Security Experts: Stop Using Internet Explorer

John Lister's picture

The United States Department of Homeland Security (DOHS) has warned that users should switch away from Internet Explorer until a serious bug has been fixed. It's the first big security scare since Microsoft stopped supporting Windows XP earlier this month.

The bug doesn't have a glamorous nickname and is instead simply known as CVE-2014-1776. When triggered, the bug allows for remote code execution, which means a third party would have full control over a remote PC without the need for credentials or consent from the PC owner.

By clicking on a malicious link or by visiting an infected website, a PC running Internet Explorer can become instantly compromised and/or infected by a malware payload. Payloads usually result in access to and tampering with confidential data (including credit card fraud or identity theft), holding the computer's data for ransom, turning the PC into a spamming botnet, or worse.

Currently no Fix for Internet Explorer, but Manual Workarounds Exist

The bug is due to a fundamental flaw in Internet Explorer itself rather than a one-off coding error. The problem affects every edition from Internet Explorer 6 (the first browser update released for Windows XP) right through to the current Internet Explorer 11.

At the moment, there's no fix for CVE-2014-1776; as such, the bug is also known as a zero-day exploit. Microsoft has not yet decided whether any such fix will be released as an out-of-cycle update (commonly called an 'emergency patch') or as part of the next scheduled monthly update on the second Tuesday of the month, known as Patch Tuesday.

Microsoft has detailed a series of workarounds for the various editions of Internet Explorer and Windows. The extent of these workarounds vary from edition to edition, with users of Internet Explorer 10 and 11 on 64-bit editions of Windows able to access the most effective protection. The workarounds don't stop the problem but limit the ability of hackers to take advantage. (Source: microsoft.com)

Because the workarounds vary so much, Microsoft is not able to issue a hotfix, which is effectively a program to automate a temporary patch. Instead, users must manually change browser and Windows settings to apply their own workaround.

US Government Suggests Switching Browsers

The US-CERT team, which deals in computer security at the Department of Homeland Security, has issued official government guidance about the issue:

"US-CERT recommends that users and administrators review Microsoft Security Advisory 2963983 for mitigation actions and workarounds. Those who cannot follow Microsoft's recommendations, such as Windows XP users, may consider employing an alternate browser." (Source: us-cert.gov)

That advice is backed by several independent security experts, who go as far as to say that anyone who still uses Windows XP should ditch Internet Explorer permanently. Microsoft finally stopped issuing any form of security update for XP early this month.

Microsoft has specifically said that when it fixes this new bug, it won't be issuing a fix for XP users. It's a significant moment as some security analysts wondered if Microsoft would stick to its word when such an incident occurred.

What's Your Opinion?

Do you still continue to use Internet Explorer, or have you already switched to another web browser? Are you a Windows XP user and will this incident persuade you to upgrade to a later edition of Windows? Do you think Microsoft is right to stick to its deadline of ending XP support, or do you believe it has a responsibility to protect the system while it is still so widely used?

Rate this article: 
Average: 5 (4 votes)

Comments

DavidFB's picture

I've never used IE as a web browser. Started with Netscape. Use Firefox these days, with several security plugins.
I only use XP in a virtual machine for very old software, not browsing.

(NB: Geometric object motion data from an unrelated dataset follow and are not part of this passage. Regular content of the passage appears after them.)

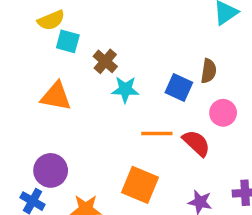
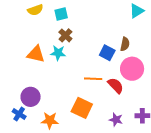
cyan square: (68, 41) -> (61, 14), moved, turned -32
cyan star: (125, 90) -> (58, 53), moved
pink circle: (223, 113) -> (132, 69), size x1.5

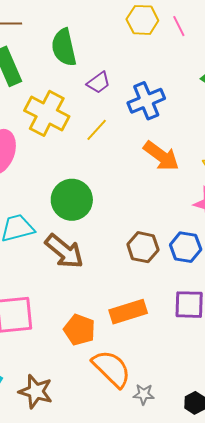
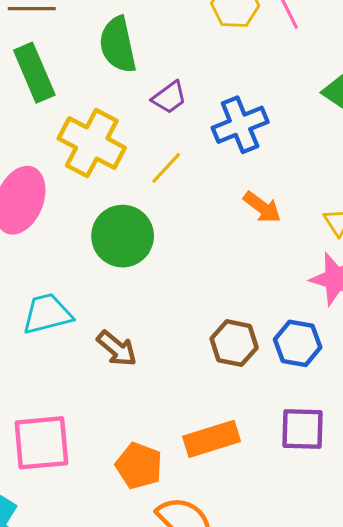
orange arrow: (161, 156) -> (262, 207), size x0.7
green circle: (72, 200) -> (123, 236), moved
brown arrow: (64, 251) -> (117, 348), size x0.7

Given how soon this is after the end of XP support, that its a zero-day, and that its in the browser they'll have to fix in other versions, I think they should offer an XP fix. Otherwise, this has the potential to be a major issue with massive numbers of compromised PC's.

It's called taking car of your children, even if they have left home.

It's like the virus problem. If ISP's had taken some responsibility early on, it never would have developed that individual PCs would need AV protection as it never would have developed like that.

ClemsKreb's picture

The only reason Internet Explorer is on my computers is its too hard to delete it!!!! I initially used what came with AOL, but as soon as I could BUY a copy of NETSCAPE 2.1, I used Netscape right up through I believe Version 9.0. I currently am using Opera or Safari for Windows. I know if Microsoft was forced to BUNDLE ALL Browsers with every new computer sold, IE would account for less that 10% of the market and Netscape might still be around.

DavidFB's picture

Microsoft is updating IE, even for XP.
http://www.infoworld.com/t/microsoft-windows/one-the-road-microsoft-patches-windows-xp-sa-2963983-241737

NOTE - even if you don't use IE, you should update it because it is closely integrated with the OS.